El mito, esta vez, se encuentra en ese Nilo desconocido que hay más allá de Egipto, en Sudán. Una expedición cosmopolita, compuesta por empresarios, políticos y representantes de dos tribus que han mantenido una guerra durante más de 20 años, remontan el río hacia el sur. Su viaje pretende ser un símbolo de paz, pero acabará poniendo a prueba la ley del más fuerte. O del más listo.«Incluso en las situaciones primitivas, el más sofisticado es quien tiene las de ganar», apunta el autor.
En este caso, el sofisticado es el que sabe idiomas; el que, entendiendo a todos, lo entiende todo. Y el que, desde un aparente segundo plano como traductor, puede dar su voz y dominar la situación.«Me sorprende que el tema lingüístico se haya tratado tan poco en la literatura», dice Martínez. «En realidad, los grandes manipuladores de la lengua han acabado siendo los políticos, quienes le han devuelto su poder en el peor sentido de la palabra». En Sudd, el manipulador es el personaje principal.
Atrapados en un pantano cuyas dimensiones son las de un país europeo, los viajeros de La Nave convierten su barco en una torre de Babel donde cada uno entiende lo que quiere. A su alrededor, unas islas flotantes les impiden divisar la orilla, extraviándolos en una suerte de laberinto móvil: «Quien va a la deriva, sólo puede perderse», dice Martínez, «nos encontramos en un momento de saturación informativa en el que aquello que nos une es preguntarnos hacia dónde vamos».

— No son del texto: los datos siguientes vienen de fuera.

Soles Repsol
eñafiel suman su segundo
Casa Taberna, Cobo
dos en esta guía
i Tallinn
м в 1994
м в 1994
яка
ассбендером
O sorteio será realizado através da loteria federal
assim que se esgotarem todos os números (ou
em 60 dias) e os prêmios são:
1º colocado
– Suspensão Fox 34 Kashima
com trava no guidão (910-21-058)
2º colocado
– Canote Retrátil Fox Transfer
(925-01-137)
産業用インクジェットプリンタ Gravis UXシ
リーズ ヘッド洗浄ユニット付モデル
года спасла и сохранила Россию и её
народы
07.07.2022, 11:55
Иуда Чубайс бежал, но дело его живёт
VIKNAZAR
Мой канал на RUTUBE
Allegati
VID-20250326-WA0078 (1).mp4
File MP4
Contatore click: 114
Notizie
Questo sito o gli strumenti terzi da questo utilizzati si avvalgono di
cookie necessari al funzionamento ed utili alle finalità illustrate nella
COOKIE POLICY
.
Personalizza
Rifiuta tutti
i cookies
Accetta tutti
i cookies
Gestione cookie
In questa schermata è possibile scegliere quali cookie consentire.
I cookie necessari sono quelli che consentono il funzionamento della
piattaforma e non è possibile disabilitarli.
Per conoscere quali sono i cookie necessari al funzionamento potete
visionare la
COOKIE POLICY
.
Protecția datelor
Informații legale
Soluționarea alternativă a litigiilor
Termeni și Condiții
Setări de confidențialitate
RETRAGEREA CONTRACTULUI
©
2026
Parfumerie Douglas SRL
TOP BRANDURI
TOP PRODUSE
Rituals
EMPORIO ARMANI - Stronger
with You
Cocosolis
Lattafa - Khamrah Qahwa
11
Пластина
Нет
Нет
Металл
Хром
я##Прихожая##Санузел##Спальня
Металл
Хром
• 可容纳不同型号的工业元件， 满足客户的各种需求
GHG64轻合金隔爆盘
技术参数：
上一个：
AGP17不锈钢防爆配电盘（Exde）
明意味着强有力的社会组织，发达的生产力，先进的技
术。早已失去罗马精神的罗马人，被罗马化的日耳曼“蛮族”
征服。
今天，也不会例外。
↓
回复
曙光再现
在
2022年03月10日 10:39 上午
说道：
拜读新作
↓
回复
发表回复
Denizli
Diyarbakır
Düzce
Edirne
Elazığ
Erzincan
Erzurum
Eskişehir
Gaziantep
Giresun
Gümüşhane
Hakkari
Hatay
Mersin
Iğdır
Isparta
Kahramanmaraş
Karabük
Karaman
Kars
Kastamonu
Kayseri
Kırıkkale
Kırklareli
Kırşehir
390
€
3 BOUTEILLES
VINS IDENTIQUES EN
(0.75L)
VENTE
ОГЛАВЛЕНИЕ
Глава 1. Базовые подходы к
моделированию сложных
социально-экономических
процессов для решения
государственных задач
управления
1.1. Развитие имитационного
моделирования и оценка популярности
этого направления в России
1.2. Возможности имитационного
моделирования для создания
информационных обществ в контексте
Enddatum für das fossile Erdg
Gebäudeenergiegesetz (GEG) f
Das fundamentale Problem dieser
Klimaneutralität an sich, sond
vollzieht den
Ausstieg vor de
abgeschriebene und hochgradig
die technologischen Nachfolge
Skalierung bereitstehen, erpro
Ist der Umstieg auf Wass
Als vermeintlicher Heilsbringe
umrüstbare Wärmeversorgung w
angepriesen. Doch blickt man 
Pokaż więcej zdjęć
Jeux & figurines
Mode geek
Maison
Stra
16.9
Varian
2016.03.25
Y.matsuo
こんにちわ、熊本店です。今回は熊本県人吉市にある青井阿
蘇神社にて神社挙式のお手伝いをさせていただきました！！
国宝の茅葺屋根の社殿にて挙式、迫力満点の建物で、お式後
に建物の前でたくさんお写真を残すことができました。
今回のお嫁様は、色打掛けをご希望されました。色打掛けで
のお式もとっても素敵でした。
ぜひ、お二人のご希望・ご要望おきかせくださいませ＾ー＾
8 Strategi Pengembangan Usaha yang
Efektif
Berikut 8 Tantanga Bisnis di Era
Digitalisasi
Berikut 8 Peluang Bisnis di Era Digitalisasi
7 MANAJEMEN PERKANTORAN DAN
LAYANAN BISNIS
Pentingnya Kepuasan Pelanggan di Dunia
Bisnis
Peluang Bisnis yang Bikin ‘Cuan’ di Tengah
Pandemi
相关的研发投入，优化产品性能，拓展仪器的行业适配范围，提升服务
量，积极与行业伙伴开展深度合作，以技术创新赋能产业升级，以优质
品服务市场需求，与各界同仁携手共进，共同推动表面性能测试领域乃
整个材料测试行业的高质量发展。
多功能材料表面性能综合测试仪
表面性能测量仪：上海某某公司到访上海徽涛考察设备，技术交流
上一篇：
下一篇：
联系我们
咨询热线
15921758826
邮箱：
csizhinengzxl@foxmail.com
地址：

Ni el GPS, destrozado en un tiroteo, ni el teléfono móvil -fuera de cobertura por intereses norteamericanos- servirán de guía en el centro de Africa. Y los tripulantes tendrán que volver a sus instintos para sobrevivir.
O, al contrario, recurrir a la literatura. Y es que, en una de esas paradojas a las que recurre Martínez, la reivindicación de la escritura se convertirá en su propia burla: consciente de que los grandes exploradores escribieron diarios en los momentos críticos, el ministro Osman decide hacer lo mismo, y anima al resto de la tripulación a que siga su ejemplo. La mayoría de los viajeros no sabe ni coger un bolígrafo, pero creen que lo que dejen grabado representará una posibilidad de supervivencia.
Mediante una narración clásica que -por el fondo más que por la forma- recuerda en ocasiones a La aventura equinoccial de Lope de Aguirre, o a Stevenson, Martínez se adentra en ese lugar que no sabríamos ni nombrar; no porque no exista, sino porque no nos hemos aventurado a conocer. Él sí lo ha hecho; primero en persona y luego en su novela. Sabe, como le dijo un guía, que «casi nada es tan peligroso como te cuentan». Pero el casi no lo engloba todo. Y todo depende de la definición de peligro.